Hi. This is Isabella on for Eric. Just two questions from us here. First, following your meeting with the FDA, are there any specific callouts that they've guided for in the phase three trial design? And then second, what can we expect in terms of the scope of your phase two readout later this half?

Janet, you want to address the first one, and then Dr. Horga will address the second question? Janet?

Thank you, Jean-Pierre. Yes. So with regards to the meeting with the FDA, no, I do not think there are really any specific callouts. They are fully aligned with our approach of going forward with two open-label phase three trials. I think it's somewhat unconventional to run an open-label trial, but I think given the circumstances, the different properties of the drugs, and the population that we are studying, this is completely in agreement with them, and they did not really have any substantive comments around the conduct of the trial.

Dr. Horga?

Yes. I think the question, Isabella, was about the phase two readouts. So we are expecting to present data this summer at EASL in May. And so you will have additional data there in terms of the efficacy and safety and all the other details of the process of the protocol of the study.

Great. Thank you.

Thank you. And one moment for our next question. Our next question comes from the line of Andy Hsieh with William Blair. Your line is open. Please go ahead.

Oh, great. Three questions from us, if you do not mind. One is on the trial design for the phase three program. I'm curious if you have an estimated number of cirrhotic patients across those two trials. Are they going to be strictly controlled, or is this kind of an estimation based on global and US epidemiology? That's question number one.

Let's take it one question at a time, if you do not mind. So, Janet, you address it, please?

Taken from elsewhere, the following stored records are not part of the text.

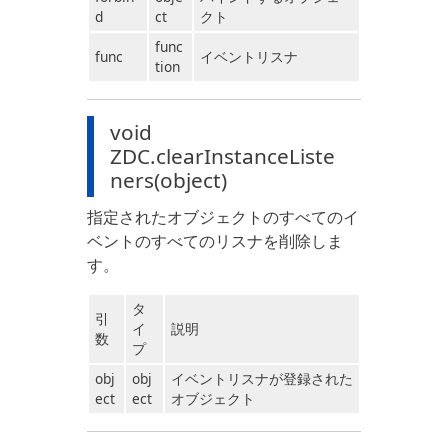
d
ct
クト
func
func
イベントリスナ
tion
void
ZDC.clearInstanceListe
ners(object)
指定されたオブジェクトのすべてのイ
ベントのすべてのリスナを削除しま
す。
タ
引
イ
説明
数
プ
obj
obj
イベントリスナが登録された
ect
ect
オブジェクト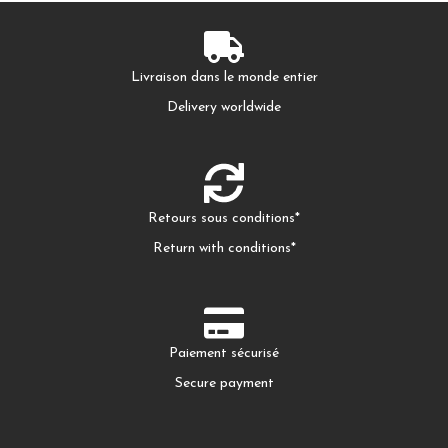
Livraison dans le monde entier
Delivery worldwide
Retours sous conditions*
Return with conditions*
Paiement sécurisé
Secure payment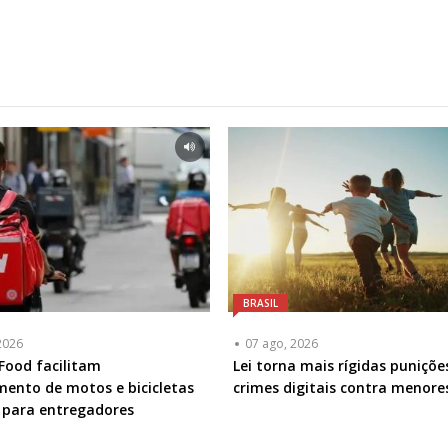
BRASIL
2026
07 ago, 2026
iFood facilitam
Lei torna mais rígidas puniçõe
mento de motos e bicicletas
crimes digitais contra menore
s para entregadores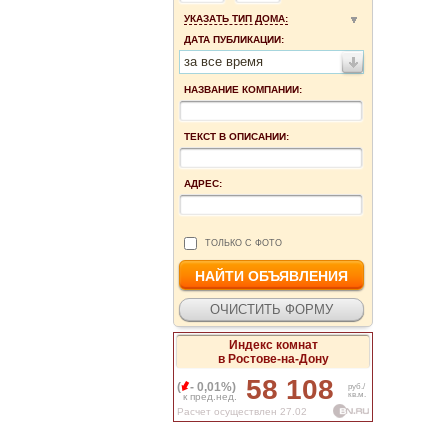
УКАЗАТЬ ТИП ДОМА:
ДАТА ПУБЛИКАЦИИ:
за все время
НАЗВАНИЕ КОМПАНИИ:
ТЕКСТ В ОПИСАНИИ:
АДРЕС:
ТОЛЬКО С ФОТО
Индекс комнат
в Ростове-на-Дону
58 108
(
- 0,01%)
руб./
кв.м.
к пред.нед.
Расчет осуществлен 27.02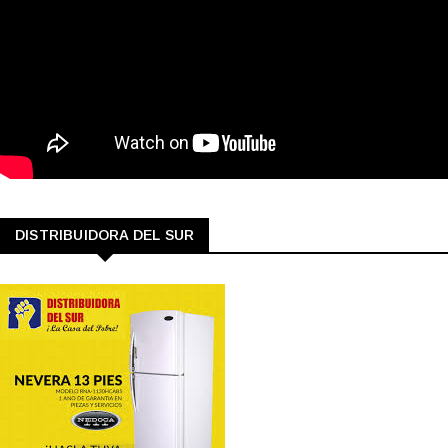
DISTRIBUIDORA DEL SUR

So yes. So there are estimates. We have target numbers of cirrhotic patients that we would like to see enrolled in the trial. But the number of cirrhotic patients, I think, generally worldwide, has declined with the advent of direct-acting antiviral therapies. I think particularly so in the US, they are harder to find than they were when the earlier direct-acting antiviral trials were conducted. But we do anticipate seeing somewhere in the order of just north of 10% probably in our trial, and that's what we are aiming for.

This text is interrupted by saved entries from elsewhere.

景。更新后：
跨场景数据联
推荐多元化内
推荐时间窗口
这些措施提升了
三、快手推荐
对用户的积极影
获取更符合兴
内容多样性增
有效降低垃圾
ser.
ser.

I see. Is there an ability for you to adjust that number if you are seeing maybe a little bit lower or a little higher as the trial is enrolled?

Yes. I think so. You know, as I said, we are setting targets, not absolute numbers. So we do have some flexibility in there. And, obviously, if we can achieve more and get greater experience, I think that will be important. But I do not think there are absolute requirements around that. We want to have sufficient patients enrolled with cirrhosis to be able to justify having that population in our label. But I think we will certainly do the best we can to have enough, but there is flexibility there.

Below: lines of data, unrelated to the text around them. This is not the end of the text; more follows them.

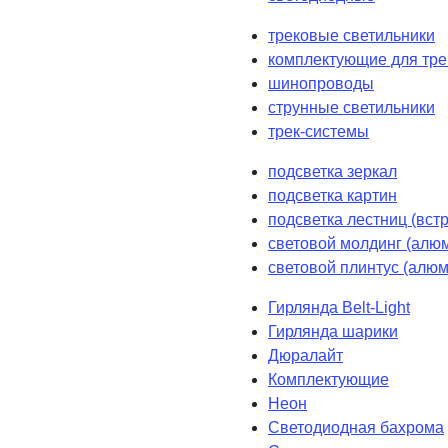
трековые светильники
комплектующие для тре
шинопроводы
струнные светильники
трек-системы
подсветка зеркал
подсветка картин
подсветка лестниц (вст
световой молдинг (алюм
световой плинтус (алюм
Гирлянда Belt-Light
Гирлянда шарики
Дюралайт
Комплектующие
Неон
Светодиодная бахрома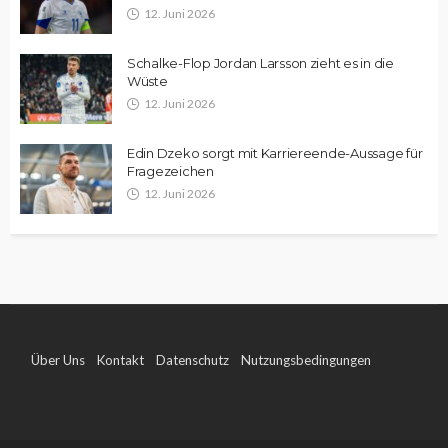
12. Juni 2026
Schalke-Flop Jordan Larsson zieht es in die
Wüste
12. Juni 2026
Edin Dzeko sorgt mit Karriereende-Aussage für
Fragezeichen
12. Juni 2026
Über Uns
Kontakt
Datenschutz
Nutzungsbedingungen
Impressum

That's helpful. Second question has to do with the modeling, which is very unique on slide sixteen. So I'm curious if you were to plot this with Epclusa, would you expect those two lines to be right-shifted for Epclusa across the non-cirrhotic population?

This model has been developed by Dr. Alan Perelson from Los Alamos. And please check their publications with other direct-acting antivirals for HCV.

Okay. That's helpful. Okay. That's actually, so sorry for the confusion. There's just two questions from us, but thanks for your input.

You're very welcome. Thank you for the questions.

I'm showing no further questions, and I would like to hand the conference back over to Jean-Pierre for closing remarks.

Thank you to all of you for joining our fourth quarter 2024 earnings conference call. And thank you for your continued support.